Causal data represents constraints, limits, and environmental conditions that can change over time. The condition might be the placement of an asset at a certain location, the price-to-consumer, shelf-space, or one of several other factors that affect your overall performance.
Unlike transactional data, causal data doesn't add up meaningfully over time; instead, UXT calculates causal data one of the following ways, depending on what it represents. Typically, you should not have to worry about how causal data is calculated. Your management defines the method of calculation when it defines the data model, and should communicate the meaning of each causal field to you. In addition, you can place your cursor over the causal data heading to learn more about it.
Causal data from a non-transactional data cube – For this type of data, a starting date and ending date define the time that the condition, or data value, remains unchanged. The data doesn't add up meaningfully over time (for example, you wouldn’t add up shelf space over each day in the month), so UXT weights the data based on the portion of the date range that a condition spans. As an example, consider a customer who allotted 5 feet of shelf space to our brand for the first half of the month, and increased it to 10 feet for the second half of the month. When looking at the entire month, UXT would weight the data to show 7.5 feet of shelf space for the month.
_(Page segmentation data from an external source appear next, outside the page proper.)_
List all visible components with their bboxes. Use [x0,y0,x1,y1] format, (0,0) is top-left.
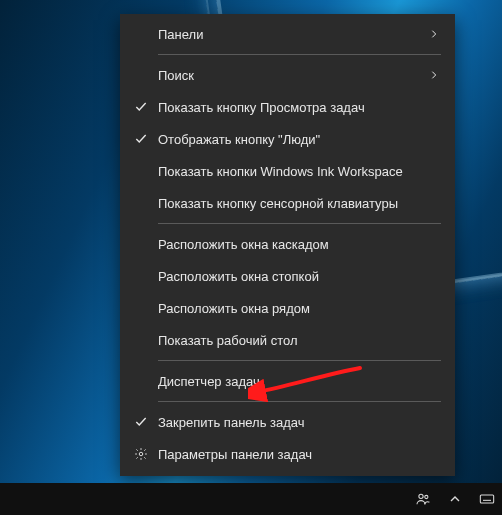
menu-item[interactable]: Показать кнопки Windows Ink Workspace [120,155,455,187]
menu-item-label: Показать кнопку сенсорной клавиатуры [158,197,427,210]
people-icon[interactable] [414,490,432,508]
menu-item-label: Расположить окна каскадом [158,238,427,251]
svg-point-1 [419,494,423,498]
chevron-right-icon [427,29,441,39]
menu-item-label: Показать рабочий стол [158,334,427,347]
taskbar[interactable] [0,483,502,515]
menu-item-label: Расположить окна рядом [158,302,427,315]
menu-item[interactable]: Поиск [120,59,455,91]
menu-separator [158,401,441,402]
menu-separator [158,54,441,55]
menu-item[interactable]: Панели [120,18,455,50]
menu-item-label: Расположить окна стопкой [158,270,427,283]
tray-chevron-icon[interactable] [446,490,464,508]
menu-item[interactable]: Показать кнопку Просмотра задач [120,91,455,123]
menu-item-label: Поиск [158,69,427,82]
menu-item-label: Показать кнопку Просмотра задач [158,101,427,114]
menu-item[interactable]: Диспетчер задач [120,365,455,397]
keyboard-icon[interactable] [478,490,496,508]
taskbar-context-menu: ПанелиПоискПоказать кнопку Просмотра зад… [120,14,455,476]
svg-rect-3 [480,495,493,503]
svg-point-0 [139,452,143,456]
menu-item-label: Показать кнопки Windows Ink Workspace [158,165,427,178]
menu-item[interactable]: Отображать кнопку "Люди" [120,123,455,155]
check-icon [130,415,152,429]
menu-separator [158,223,441,224]
menu-item-label: Диспетчер задач [158,375,427,388]
menu-item-label: Параметры панели задач [158,448,427,461]
menu-item-label: Закрепить панель задач [158,416,427,429]
gear-icon [130,447,152,461]
check-icon [130,100,152,114]
menu-item-label: Панели [158,28,427,41]
menu-item[interactable]: Расположить окна каскадом [120,228,455,260]
menu-item[interactable]: Показать кнопку сенсорной клавиатуры [120,187,455,219]
menu-item[interactable]: Расположить окна рядом [120,292,455,324]
chevron-right-icon [427,70,441,80]
menu-item[interactable]: Расположить окна стопкой [120,260,455,292]
svg-point-2 [425,495,428,498]
check-icon [130,132,152,146]
menu-item[interactable]: Закрепить панель задач [120,406,455,438]
menu-item[interactable]: Параметры панели задач [120,438,455,470]
menu-separator [158,360,441,361]
menu-item-label: Отображать кнопку "Люди" [158,133,427,146]
menu-item[interactable]: Показать рабочий стол [120,324,455,356]
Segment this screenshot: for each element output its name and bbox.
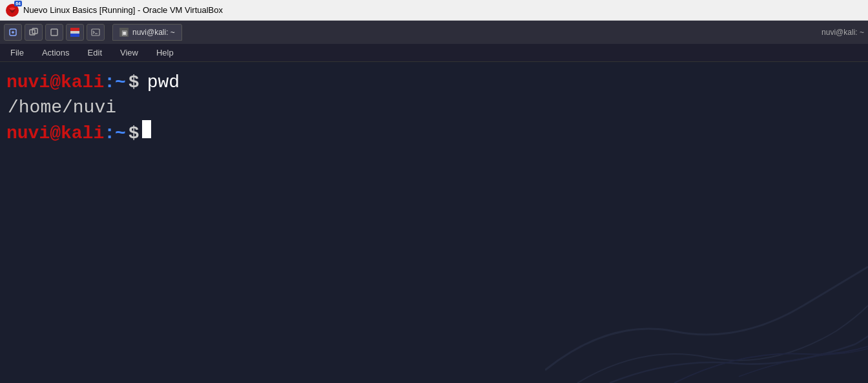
vm-tab-terminal[interactable]: ▣ nuvi@kali: ~ [112, 24, 182, 41]
vbox-badge: 64 [14, 1, 22, 6]
prompt-user-1: nuvi@kali [6, 70, 104, 95]
svg-rect-7 [70, 34, 79, 37]
vm-toolbar: ▣ nuvi@kali: ~ nuvi@kali: ~ [0, 21, 868, 44]
toolbar-btn-1[interactable] [4, 24, 22, 41]
svg-rect-4 [51, 29, 57, 36]
toolbar-btn-terminal[interactable] [87, 24, 105, 41]
window-title: Nuevo Linux Basics [Running] - Oracle VM… [23, 5, 223, 15]
terminal-line-2: nuvi@kali :~ $ [6, 120, 862, 146]
dragon-watermark [545, 189, 868, 383]
terminal-output-1: /home/nuvi [6, 95, 862, 120]
menu-help[interactable]: Help [152, 47, 178, 59]
prompt-tilde-1: :~ [104, 70, 126, 95]
menu-file[interactable]: File [6, 47, 28, 59]
prompt-cmd-1: pwd [147, 70, 180, 95]
menu-bar: File Actions Edit View Help [0, 44, 868, 62]
toolbar-btn-3[interactable] [45, 24, 63, 41]
title-bar: 64 Nuevo Linux Basics [Running] - Oracle… [0, 0, 868, 21]
terminal-cursor [142, 120, 151, 138]
terminal-area[interactable]: nuvi@kali :~ $ pwd /home/nuvi nuvi@kali … [0, 62, 868, 383]
prompt-dollar-1: $ [129, 70, 140, 95]
toolbar-btn-flag[interactable] [66, 24, 84, 41]
terminal-tab-icon: ▣ [119, 28, 129, 37]
menu-view[interactable]: View [116, 47, 142, 59]
menu-edit[interactable]: Edit [84, 47, 106, 59]
user-info-display: nuvi@kali: ~ [822, 28, 864, 37]
menu-actions[interactable]: Actions [38, 47, 74, 59]
tab-label: nuvi@kali: ~ [132, 28, 175, 37]
terminal-content: nuvi@kali :~ $ pwd /home/nuvi nuvi@kali … [6, 70, 862, 147]
toolbar-btn-2[interactable] [25, 24, 43, 41]
svg-rect-5 [70, 28, 79, 31]
terminal-line-1: nuvi@kali :~ $ pwd [6, 70, 862, 95]
svg-rect-8 [92, 29, 99, 36]
svg-rect-6 [70, 31, 79, 34]
prompt-user-2: nuvi@kali [6, 121, 104, 146]
prompt-tilde-2: :~ [104, 121, 126, 146]
vbox-icon: 64 [5, 3, 19, 17]
prompt-dollar-2: $ [129, 121, 140, 146]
A count of records from a non-transactional data cube – This is like the previous example, but provides a weighted count of non-transactional records for a given date range. For example, suppose that a customer location has two asset placement records for an entire month. The first indicates that an asset was present for the first third of the month and was then removed. The second record indicates that another asset was placed at the location for the last third of the month. UXT would weight the count by time to show that on average two-thirds, or 0.66667, assets were placed at that location.
Counts of unique members (customers, products, channels, etc.) that occur in at least one record during a given date range or pass test conditions are referred to as unique counts. The counts are "unique" because each member is only counted once.
Causal data has its own data category, which is represented by pink. In general, you display causal data the same way you display transactional data.